● **Prompt**
Below are the entries to work from; restate word for word the portion that opens with the line containing "registreringsdatum" and closes with the line containing "המדריך לסטודנט.ית", keeping both.

● **Data for review**
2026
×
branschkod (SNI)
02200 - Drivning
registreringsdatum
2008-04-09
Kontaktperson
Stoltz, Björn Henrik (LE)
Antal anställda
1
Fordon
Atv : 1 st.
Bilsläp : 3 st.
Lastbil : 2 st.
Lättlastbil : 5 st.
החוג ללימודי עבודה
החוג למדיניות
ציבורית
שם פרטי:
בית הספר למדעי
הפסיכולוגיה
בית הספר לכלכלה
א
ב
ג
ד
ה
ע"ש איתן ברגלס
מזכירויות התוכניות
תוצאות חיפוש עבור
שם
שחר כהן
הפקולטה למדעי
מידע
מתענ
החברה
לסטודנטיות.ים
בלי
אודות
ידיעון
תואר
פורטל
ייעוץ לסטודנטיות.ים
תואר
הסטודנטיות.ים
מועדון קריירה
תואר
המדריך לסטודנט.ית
--
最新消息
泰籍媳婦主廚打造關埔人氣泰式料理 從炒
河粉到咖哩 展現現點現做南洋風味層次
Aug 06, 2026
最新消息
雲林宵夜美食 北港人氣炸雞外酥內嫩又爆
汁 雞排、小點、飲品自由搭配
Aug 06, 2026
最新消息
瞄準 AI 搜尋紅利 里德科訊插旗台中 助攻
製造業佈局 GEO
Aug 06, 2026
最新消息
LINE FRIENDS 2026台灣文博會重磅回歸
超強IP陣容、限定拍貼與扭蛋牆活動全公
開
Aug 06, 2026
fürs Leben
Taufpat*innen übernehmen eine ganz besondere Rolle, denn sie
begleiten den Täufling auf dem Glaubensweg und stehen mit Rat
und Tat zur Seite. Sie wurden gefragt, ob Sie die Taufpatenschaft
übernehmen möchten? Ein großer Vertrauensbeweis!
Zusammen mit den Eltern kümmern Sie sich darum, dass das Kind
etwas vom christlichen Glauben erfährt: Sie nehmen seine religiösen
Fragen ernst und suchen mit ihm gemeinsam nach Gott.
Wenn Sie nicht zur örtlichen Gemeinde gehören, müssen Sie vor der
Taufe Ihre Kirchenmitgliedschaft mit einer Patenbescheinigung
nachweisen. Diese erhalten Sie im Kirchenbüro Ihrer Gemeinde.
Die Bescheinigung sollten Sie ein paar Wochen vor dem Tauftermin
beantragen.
---
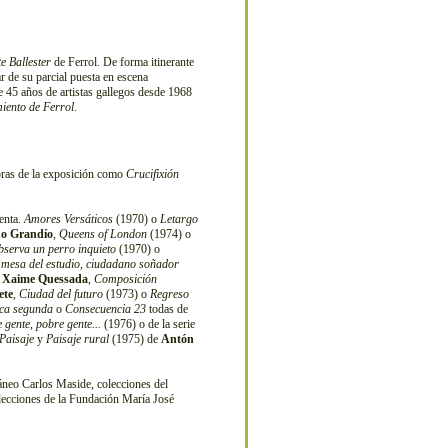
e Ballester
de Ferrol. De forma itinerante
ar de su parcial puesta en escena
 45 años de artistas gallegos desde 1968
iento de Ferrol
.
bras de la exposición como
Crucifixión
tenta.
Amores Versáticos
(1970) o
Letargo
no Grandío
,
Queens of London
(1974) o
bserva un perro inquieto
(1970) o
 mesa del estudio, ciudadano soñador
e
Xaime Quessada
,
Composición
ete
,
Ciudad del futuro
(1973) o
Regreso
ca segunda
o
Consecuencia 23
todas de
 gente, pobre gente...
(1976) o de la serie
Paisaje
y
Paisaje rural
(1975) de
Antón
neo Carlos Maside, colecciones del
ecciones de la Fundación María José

● **Solution below**
registreringsdatum
2008-04-09
Kontaktperson
Stoltz, Björn Henrik (LE)
Antal anställda
1
Fordon
Atv : 1 st.
Bilsläp : 3 st.
Lastbil : 2 st.
Lättlastbil : 5 st.
החוג ללימודי עבודה
החוג למדיניות
ציבורית
שם פרטי:
בית הספר למדעי
הפסיכולוגיה
בית הספר לכלכלה
א
ב
ג
ד
ה
ע"ש איתן ברגלס
מזכירויות התוכניות
תוצאות חיפוש עבור
שם
שחר כהן
הפקולטה למדעי
מידע
מתענ
החברה
לסטודנטיות.ים
בלי
אודות
ידיעון
תואר
פורטל
ייעוץ לסטודנטיות.ים
תואר
הסטודנטיות.ים
מועדון קריירה
תואר
המדריך לסטודנט.ית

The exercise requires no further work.